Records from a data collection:
/---
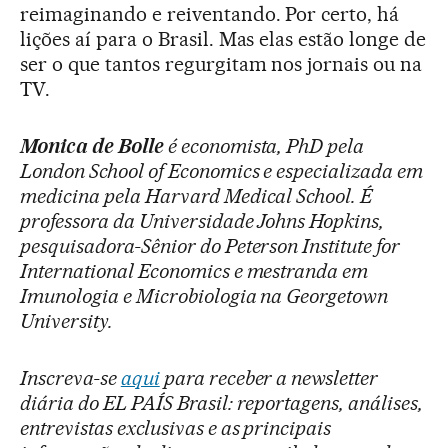
reimaginando e reiventando. Por certo, há
lições aí para o Brasil. Mas elas estão longe de
ser o que tantos regurgitam nos jornais ou na
TV.
Monica de Bolle
é economista, PhD pela
London School of Economics e especializada em
medicina pela Harvard Medical School. É
professora da Universidade Johns Hopkins,
pesquisadora-Sênior do Peterson Institute for
International Economics e mestranda em
Imunologia e Microbiologia na Georgetown
University.
Inscreva-se
aqui
para receber a newsletter
diária do EL PAÍS Brasil: reportagens, análises,
entrevistas exclusivas e as principais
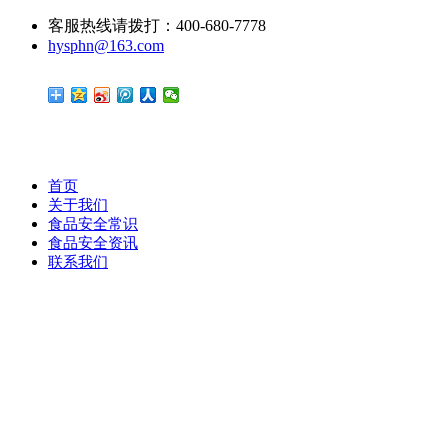
客服热线请拨打：400-680-7778
hysphn@163.com
首页
关于我们
食品安全常识
食品安全资讯
联系我们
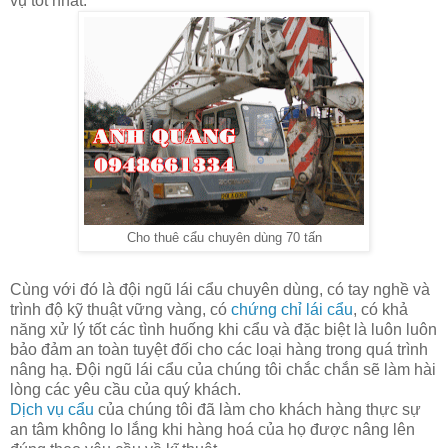
vụ tốt nhất.
Cho thuê cẩu chuyên dùng 70 tấn
Cùng với đó là đội ngũ lái cẩu chuyên dùng, có tay nghề và
trình độ kỹ thuật vững vàng, có
chứng chỉ lái cẩu
, có khả
năng xử lý tốt các tình huống khi cẩu và đặc biệt là luôn luôn
bảo đảm an toàn tuyệt đối cho các loại hàng trong quá trình
nâng hạ. Đội ngũ lái cẩu của chúng tôi chắc chắn sẽ làm hài
lòng các yêu cầu của quý khách.
Dịch vụ cẩu
của chúng tôi đã làm cho khách hàng thực sự
an tâm không lo lắng khi hàng hoá của họ được nâng lên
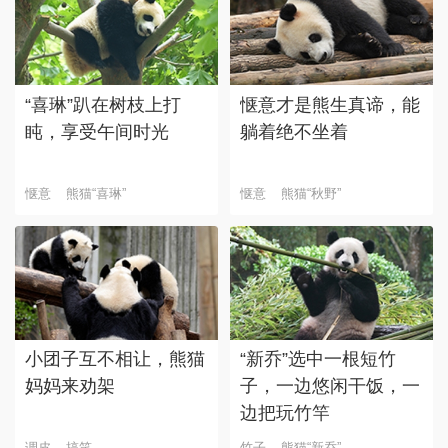
“喜琳”趴在树枝上打
惬意才是熊生真谛，能
盹，享受午间时光
躺着绝不坐着
惬意
熊猫“喜琳”
惬意
熊猫“秋野”
小团子互不相让，熊猫
“新乔”选中一根短竹
妈妈来劝架
子，一边悠闲干饭，一
边把玩竹竿
调皮
搞笑
竹子
熊猫“新乔”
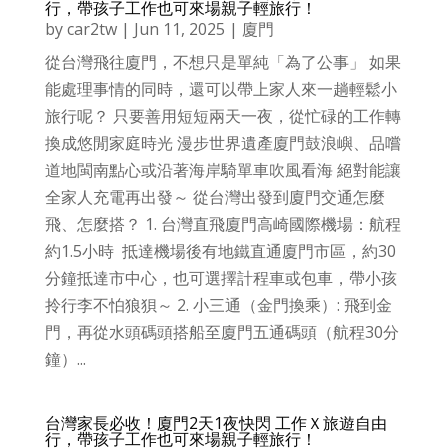
行，帶孩子工作也可來場親子輕旅行！
by
car2tw
|
Jun 11, 2025
|
廈門
從台灣飛往廈門，不想只是單純「為了公事」 如果
能處理事情的同時，還可以帶上家人來一趟輕鬆小
旅行呢？ 只要善用短短兩天一夜，從忙碌的工作轉
換成悠閒家庭時光 漫步世界遺產廈門鼓浪嶼、品嚐
道地閩南點心或沿著海岸騎單車吹風看海 絕對能讓
全家人充電再出發～ 從台灣出發到廈門交通怎麼
飛、怎麼搭？ 1. 台灣直飛廈門高崎國際機場：航程
約1.5小時 抵達機場後有地鐵直通廈門市區，約30
分鐘抵達市中心，也可選擇計程車或包車，帶小孩
拎行李不怕狼狽～ 2. 小三通（金門換乘）: 飛到金
門，再從水頭碼頭搭船至廈門五通碼頭（航程30分
鐘）...
台灣家長必收！廈門2天1夜快閃 工作Ｘ旅遊自由
行，帶孩子工作也可來場親子輕旅行！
\---
Which of the lines in the data hold the string "trình"? Report each of them by copying it.

* _OUTPUT OF THE TASK_
trình độ kỹ thuật vững vàng, có
bảo đảm an toàn tuyệt đối cho các loại hàng trong quá trình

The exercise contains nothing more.